» Task brief
Give only the lines from the one containing "Historia Global Online (276, 80)" through the end of the material below, exactly as written.

» Input
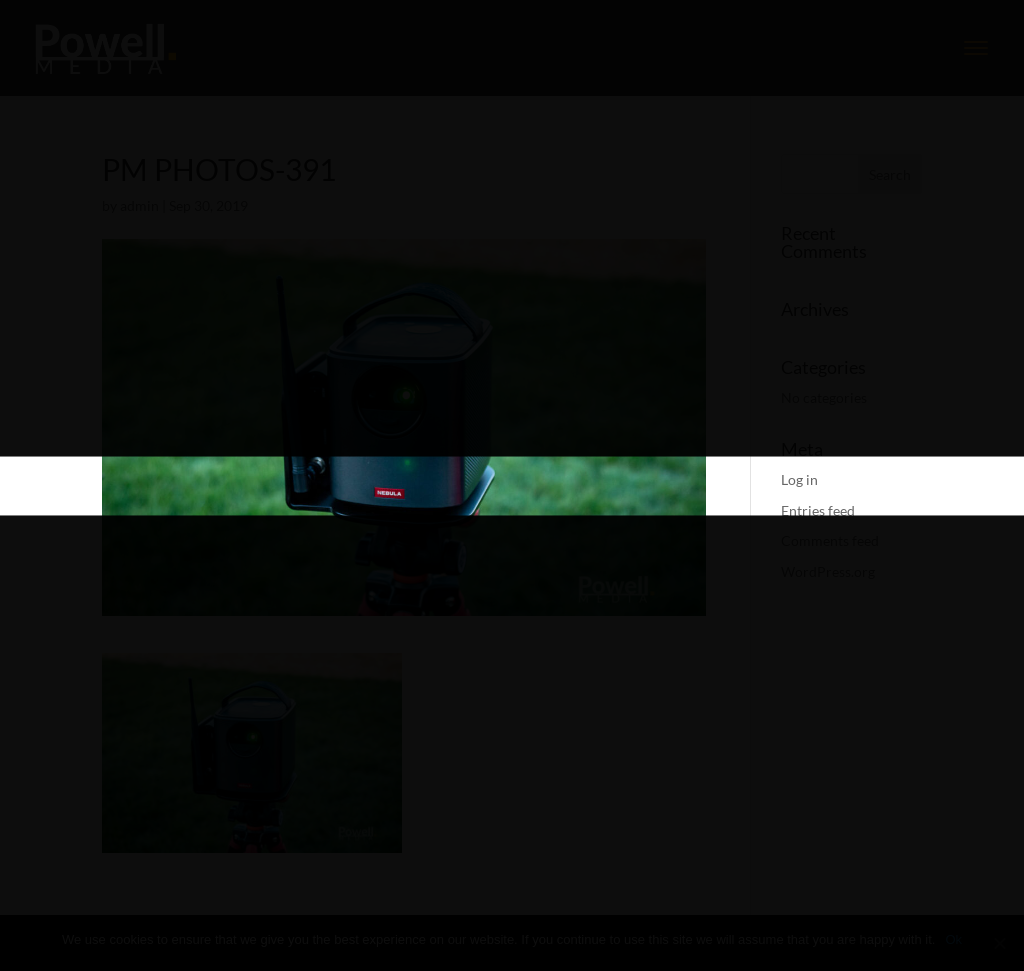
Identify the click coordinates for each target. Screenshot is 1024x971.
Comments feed (830, 540)
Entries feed (818, 510)
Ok (953, 939)
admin (139, 205)
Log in (799, 479)
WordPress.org (828, 571)
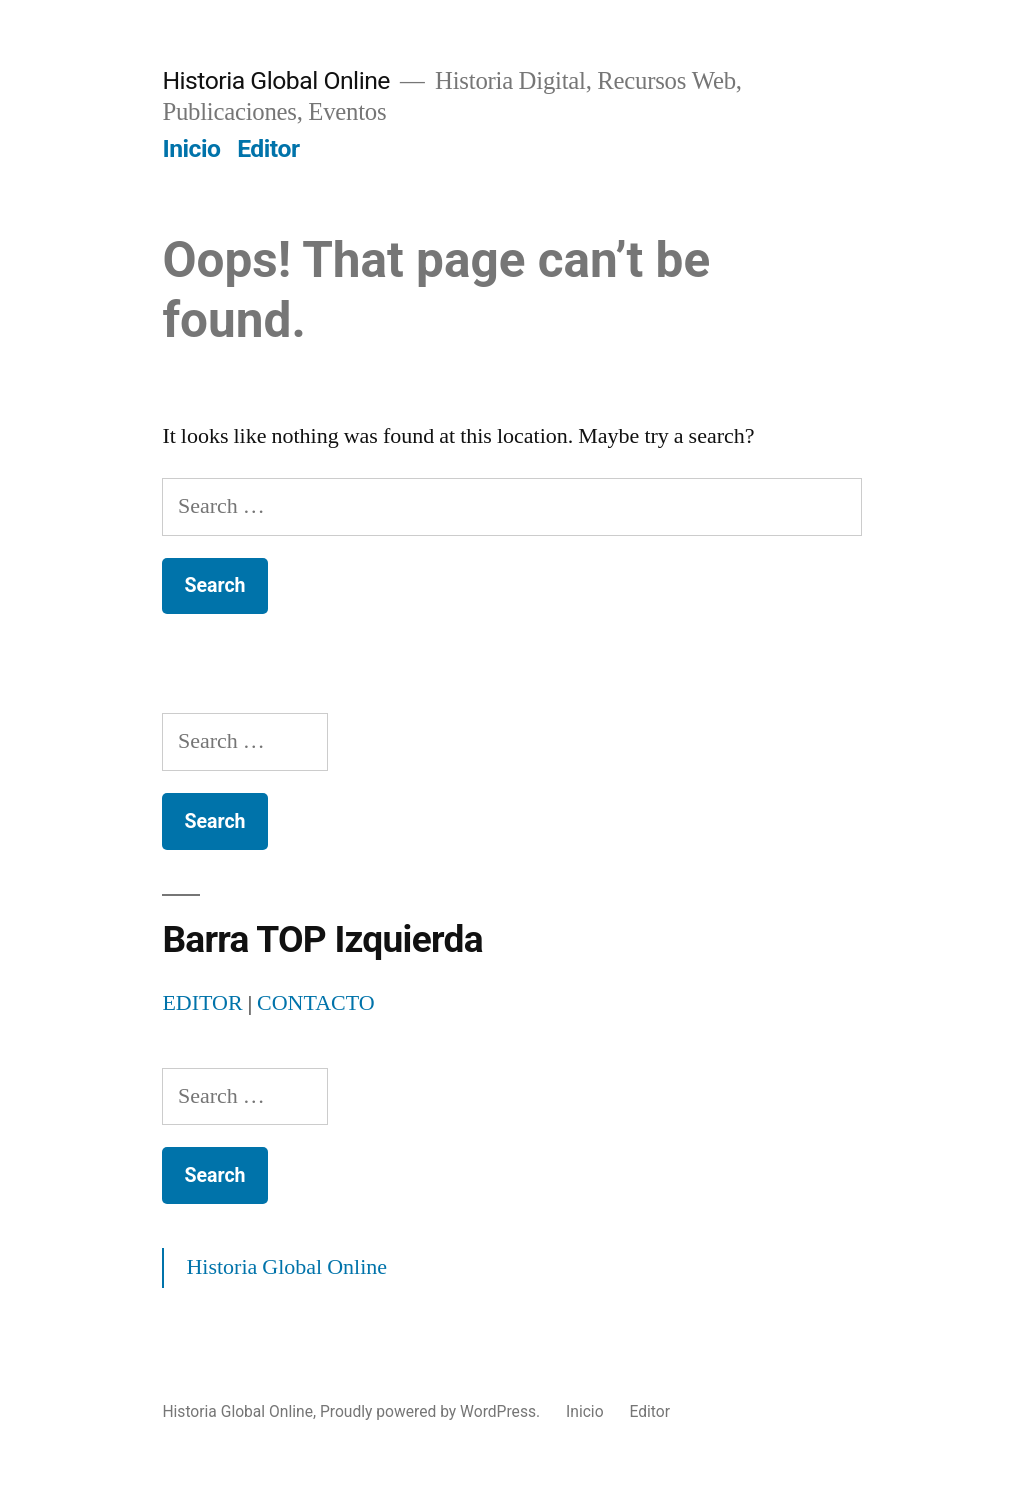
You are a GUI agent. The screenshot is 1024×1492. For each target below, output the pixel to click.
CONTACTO (316, 1003)
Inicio (191, 148)
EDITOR (202, 1003)
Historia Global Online (276, 80)
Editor (268, 148)
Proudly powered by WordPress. (432, 1411)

» Exercise solution
Historia Global Online (276, 80)
Editor (268, 148)
Proudly powered by WordPress. (432, 1411)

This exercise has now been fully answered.